─── Record extracts ───
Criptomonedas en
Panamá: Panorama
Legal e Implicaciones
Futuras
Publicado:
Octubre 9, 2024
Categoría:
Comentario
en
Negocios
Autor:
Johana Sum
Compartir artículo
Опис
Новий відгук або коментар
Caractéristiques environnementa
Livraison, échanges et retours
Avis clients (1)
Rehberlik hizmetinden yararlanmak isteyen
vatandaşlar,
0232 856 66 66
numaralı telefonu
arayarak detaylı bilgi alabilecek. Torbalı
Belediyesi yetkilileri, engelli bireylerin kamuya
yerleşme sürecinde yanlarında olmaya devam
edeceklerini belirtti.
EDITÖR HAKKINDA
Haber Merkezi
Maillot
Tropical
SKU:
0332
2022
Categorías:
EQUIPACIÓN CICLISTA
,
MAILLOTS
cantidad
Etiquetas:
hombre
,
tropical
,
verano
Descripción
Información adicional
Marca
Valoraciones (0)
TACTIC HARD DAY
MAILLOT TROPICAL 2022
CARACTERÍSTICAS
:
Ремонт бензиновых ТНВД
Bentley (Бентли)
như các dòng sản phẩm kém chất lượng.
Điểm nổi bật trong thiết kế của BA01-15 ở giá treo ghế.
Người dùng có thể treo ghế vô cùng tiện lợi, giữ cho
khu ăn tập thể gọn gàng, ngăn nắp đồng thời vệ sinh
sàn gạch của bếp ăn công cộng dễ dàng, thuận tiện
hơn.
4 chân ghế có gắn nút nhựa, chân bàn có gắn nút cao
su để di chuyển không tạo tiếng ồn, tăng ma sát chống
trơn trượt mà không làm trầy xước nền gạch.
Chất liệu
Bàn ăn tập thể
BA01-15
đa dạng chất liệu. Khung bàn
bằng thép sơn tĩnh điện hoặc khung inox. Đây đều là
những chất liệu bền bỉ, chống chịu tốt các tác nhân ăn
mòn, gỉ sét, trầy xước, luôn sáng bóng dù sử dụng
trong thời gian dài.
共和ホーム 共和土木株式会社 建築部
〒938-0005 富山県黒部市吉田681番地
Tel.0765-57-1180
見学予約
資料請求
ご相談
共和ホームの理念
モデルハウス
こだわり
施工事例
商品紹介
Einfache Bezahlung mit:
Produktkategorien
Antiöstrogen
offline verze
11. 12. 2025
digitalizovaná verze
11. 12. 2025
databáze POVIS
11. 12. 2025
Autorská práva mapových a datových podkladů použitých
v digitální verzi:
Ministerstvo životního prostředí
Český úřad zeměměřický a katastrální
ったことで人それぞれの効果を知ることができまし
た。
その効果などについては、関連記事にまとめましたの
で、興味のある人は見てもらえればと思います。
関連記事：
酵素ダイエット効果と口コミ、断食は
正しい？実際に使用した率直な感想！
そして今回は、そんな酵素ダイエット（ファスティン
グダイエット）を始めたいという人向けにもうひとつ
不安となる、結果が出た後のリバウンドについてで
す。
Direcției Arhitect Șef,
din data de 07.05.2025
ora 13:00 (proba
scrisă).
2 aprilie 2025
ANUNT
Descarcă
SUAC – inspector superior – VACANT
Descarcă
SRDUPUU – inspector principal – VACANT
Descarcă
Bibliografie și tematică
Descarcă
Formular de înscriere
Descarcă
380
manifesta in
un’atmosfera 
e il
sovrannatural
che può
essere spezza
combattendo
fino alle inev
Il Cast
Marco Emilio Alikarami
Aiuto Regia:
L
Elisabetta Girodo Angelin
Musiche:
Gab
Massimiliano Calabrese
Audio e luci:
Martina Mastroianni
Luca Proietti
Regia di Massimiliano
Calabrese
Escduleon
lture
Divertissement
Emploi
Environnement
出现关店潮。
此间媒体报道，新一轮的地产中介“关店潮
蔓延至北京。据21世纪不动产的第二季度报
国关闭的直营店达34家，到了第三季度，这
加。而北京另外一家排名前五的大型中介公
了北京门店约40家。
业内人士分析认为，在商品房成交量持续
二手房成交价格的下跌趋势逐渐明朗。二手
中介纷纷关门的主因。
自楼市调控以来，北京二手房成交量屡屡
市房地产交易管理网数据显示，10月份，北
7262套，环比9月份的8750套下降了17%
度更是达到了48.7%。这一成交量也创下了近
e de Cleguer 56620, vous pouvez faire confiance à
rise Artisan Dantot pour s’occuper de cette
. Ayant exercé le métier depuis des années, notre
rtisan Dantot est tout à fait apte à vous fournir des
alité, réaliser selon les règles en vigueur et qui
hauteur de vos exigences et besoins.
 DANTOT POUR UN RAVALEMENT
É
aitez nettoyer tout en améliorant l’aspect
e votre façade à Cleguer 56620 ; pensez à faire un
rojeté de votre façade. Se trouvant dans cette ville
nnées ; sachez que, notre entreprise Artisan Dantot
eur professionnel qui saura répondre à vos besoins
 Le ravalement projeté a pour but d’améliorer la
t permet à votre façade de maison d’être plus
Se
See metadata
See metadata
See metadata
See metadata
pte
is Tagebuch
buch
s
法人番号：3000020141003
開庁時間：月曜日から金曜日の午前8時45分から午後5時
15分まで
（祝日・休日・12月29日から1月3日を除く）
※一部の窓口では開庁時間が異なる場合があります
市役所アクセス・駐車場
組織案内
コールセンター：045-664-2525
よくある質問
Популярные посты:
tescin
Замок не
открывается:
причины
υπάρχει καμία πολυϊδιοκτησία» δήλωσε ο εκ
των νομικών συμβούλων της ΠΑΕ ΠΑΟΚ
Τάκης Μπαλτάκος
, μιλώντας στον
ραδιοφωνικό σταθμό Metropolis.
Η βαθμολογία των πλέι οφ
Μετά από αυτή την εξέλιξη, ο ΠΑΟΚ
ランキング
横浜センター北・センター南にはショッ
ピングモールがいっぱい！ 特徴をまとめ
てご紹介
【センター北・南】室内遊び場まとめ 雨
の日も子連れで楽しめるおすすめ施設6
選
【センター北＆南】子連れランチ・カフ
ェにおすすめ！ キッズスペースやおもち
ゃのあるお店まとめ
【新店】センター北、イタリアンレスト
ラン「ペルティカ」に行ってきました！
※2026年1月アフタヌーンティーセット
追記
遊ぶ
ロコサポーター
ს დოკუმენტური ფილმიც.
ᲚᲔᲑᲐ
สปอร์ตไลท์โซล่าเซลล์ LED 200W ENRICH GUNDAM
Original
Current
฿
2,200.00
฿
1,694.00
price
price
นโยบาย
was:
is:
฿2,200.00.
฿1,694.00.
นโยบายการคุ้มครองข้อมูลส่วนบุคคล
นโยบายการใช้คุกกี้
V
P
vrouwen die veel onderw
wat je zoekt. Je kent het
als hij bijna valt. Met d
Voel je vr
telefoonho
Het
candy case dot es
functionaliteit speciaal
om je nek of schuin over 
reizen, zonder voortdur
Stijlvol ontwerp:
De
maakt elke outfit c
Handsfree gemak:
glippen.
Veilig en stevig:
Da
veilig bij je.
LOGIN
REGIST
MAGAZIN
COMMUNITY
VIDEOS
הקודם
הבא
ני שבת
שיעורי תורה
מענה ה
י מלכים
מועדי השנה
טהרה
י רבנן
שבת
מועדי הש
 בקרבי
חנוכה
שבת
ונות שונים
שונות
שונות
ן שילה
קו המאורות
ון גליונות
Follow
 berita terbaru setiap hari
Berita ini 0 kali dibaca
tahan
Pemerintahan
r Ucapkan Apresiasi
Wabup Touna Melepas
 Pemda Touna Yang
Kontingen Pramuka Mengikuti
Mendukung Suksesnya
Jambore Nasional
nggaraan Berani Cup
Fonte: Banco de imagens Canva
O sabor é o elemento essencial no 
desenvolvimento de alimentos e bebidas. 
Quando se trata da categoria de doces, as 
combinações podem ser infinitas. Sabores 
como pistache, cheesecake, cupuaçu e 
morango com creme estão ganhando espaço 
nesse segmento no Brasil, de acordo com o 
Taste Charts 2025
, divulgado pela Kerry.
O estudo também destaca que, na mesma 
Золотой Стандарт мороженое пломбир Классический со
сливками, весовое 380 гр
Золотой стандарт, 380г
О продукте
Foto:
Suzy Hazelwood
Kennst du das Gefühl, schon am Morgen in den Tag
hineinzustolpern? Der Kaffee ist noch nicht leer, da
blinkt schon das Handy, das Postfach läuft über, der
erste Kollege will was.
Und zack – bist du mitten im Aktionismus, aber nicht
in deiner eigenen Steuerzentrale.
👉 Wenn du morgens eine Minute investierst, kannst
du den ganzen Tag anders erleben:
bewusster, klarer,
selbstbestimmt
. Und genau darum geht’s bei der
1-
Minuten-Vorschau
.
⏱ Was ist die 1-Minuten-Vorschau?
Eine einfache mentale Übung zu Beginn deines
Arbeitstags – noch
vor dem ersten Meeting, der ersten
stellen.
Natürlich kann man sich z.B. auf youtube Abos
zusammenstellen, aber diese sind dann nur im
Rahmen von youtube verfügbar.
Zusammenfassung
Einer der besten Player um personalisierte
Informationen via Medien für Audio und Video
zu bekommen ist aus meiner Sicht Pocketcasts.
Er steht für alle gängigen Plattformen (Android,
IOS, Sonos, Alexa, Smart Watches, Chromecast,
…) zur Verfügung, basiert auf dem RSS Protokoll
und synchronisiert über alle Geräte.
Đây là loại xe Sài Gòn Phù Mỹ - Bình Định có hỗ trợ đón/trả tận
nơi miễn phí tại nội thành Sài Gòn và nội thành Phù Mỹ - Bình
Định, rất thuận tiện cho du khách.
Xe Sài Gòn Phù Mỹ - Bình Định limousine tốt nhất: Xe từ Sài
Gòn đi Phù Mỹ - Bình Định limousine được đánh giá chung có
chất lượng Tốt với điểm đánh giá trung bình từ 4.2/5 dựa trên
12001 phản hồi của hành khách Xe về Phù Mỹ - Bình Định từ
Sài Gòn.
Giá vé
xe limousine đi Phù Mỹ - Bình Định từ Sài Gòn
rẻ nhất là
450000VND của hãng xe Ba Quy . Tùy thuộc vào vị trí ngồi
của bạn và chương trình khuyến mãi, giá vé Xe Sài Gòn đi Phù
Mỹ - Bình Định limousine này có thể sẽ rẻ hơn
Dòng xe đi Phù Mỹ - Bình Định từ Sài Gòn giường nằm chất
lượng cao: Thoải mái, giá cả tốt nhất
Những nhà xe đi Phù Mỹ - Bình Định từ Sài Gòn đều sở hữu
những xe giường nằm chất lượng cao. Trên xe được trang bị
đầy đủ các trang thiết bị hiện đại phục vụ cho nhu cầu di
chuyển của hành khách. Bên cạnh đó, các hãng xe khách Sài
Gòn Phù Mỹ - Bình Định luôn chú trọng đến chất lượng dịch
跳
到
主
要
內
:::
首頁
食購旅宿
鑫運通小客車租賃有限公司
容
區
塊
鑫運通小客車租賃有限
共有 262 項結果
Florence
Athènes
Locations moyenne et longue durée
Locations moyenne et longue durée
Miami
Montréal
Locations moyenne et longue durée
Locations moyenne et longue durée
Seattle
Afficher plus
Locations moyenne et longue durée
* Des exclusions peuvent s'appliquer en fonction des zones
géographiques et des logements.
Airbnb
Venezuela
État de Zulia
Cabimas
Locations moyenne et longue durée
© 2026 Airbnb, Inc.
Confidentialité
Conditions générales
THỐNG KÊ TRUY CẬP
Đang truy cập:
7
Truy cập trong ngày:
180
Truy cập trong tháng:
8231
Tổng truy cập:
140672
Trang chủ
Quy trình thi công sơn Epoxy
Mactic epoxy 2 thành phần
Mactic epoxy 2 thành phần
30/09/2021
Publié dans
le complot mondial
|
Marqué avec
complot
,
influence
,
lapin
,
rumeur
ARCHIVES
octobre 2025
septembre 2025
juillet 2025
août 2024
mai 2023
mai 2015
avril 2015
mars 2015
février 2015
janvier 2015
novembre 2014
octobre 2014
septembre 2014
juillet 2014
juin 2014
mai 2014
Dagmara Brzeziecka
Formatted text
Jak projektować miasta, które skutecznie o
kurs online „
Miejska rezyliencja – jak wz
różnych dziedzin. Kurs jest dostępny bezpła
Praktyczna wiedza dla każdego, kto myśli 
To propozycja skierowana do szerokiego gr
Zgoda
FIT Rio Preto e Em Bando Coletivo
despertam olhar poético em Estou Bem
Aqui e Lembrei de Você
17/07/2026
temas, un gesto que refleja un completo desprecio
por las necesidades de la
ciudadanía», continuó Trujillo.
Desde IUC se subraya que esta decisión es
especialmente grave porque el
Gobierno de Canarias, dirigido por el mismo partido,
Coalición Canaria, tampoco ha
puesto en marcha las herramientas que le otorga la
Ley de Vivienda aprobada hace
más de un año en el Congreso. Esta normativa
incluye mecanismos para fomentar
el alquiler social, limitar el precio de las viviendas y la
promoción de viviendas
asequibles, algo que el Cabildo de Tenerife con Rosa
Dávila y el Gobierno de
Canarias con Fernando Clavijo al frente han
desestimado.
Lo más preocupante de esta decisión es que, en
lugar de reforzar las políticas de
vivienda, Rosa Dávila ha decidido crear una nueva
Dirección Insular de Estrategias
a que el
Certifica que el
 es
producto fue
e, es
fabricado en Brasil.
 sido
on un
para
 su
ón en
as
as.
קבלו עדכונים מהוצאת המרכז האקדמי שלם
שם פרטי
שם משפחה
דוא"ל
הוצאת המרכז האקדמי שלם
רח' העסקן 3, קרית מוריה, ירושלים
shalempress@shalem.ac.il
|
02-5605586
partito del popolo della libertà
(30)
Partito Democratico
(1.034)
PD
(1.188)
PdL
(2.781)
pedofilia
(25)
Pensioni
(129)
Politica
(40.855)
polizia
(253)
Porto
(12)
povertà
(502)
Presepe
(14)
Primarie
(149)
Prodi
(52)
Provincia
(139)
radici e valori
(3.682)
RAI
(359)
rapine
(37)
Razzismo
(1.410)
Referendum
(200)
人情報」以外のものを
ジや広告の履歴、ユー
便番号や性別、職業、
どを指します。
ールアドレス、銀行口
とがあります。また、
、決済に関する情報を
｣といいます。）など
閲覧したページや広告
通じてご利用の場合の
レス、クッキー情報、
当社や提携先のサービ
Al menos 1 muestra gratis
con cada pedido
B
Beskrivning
───
Task:
Leave out every line after the one with "trơn trượt mà không làm trầy xước nền gạch.". Reproduce the material above exactly from its first line through that line.

Your solution:
Criptomonedas en
Panamá: Panorama
Legal e Implicaciones
Futuras
Publicado:
Octubre 9, 2024
Categoría:
Comentario
en
Negocios
Autor:
Johana Sum
Compartir artículo
Опис
Новий відгук або коментар
Caractéristiques environnementa
Livraison, échanges et retours
Avis clients (1)
Rehberlik hizmetinden yararlanmak isteyen
vatandaşlar,
0232 856 66 66
numaralı telefonu
arayarak detaylı bilgi alabilecek. Torbalı
Belediyesi yetkilileri, engelli bireylerin kamuya
yerleşme sürecinde yanlarında olmaya devam
edeceklerini belirtti.
EDITÖR HAKKINDA
Haber Merkezi
Maillot
Tropical
SKU:
0332
2022
Categorías:
EQUIPACIÓN CICLISTA
,
MAILLOTS
cantidad
Etiquetas:
hombre
,
tropical
,
verano
Descripción
Información adicional
Marca
Valoraciones (0)
TACTIC HARD DAY
MAILLOT TROPICAL 2022
CARACTERÍSTICAS
:
Ремонт бензиновых ТНВД
Bentley (Бентли)
như các dòng sản phẩm kém chất lượng.
Điểm nổi bật trong thiết kế của BA01-15 ở giá treo ghế.
Người dùng có thể treo ghế vô cùng tiện lợi, giữ cho
khu ăn tập thể gọn gàng, ngăn nắp đồng thời vệ sinh
sàn gạch của bếp ăn công cộng dễ dàng, thuận tiện
hơn.
4 chân ghế có gắn nút nhựa, chân bàn có gắn nút cao
su để di chuyển không tạo tiếng ồn, tăng ma sát chống
trơn trượt mà không làm trầy xước nền gạch.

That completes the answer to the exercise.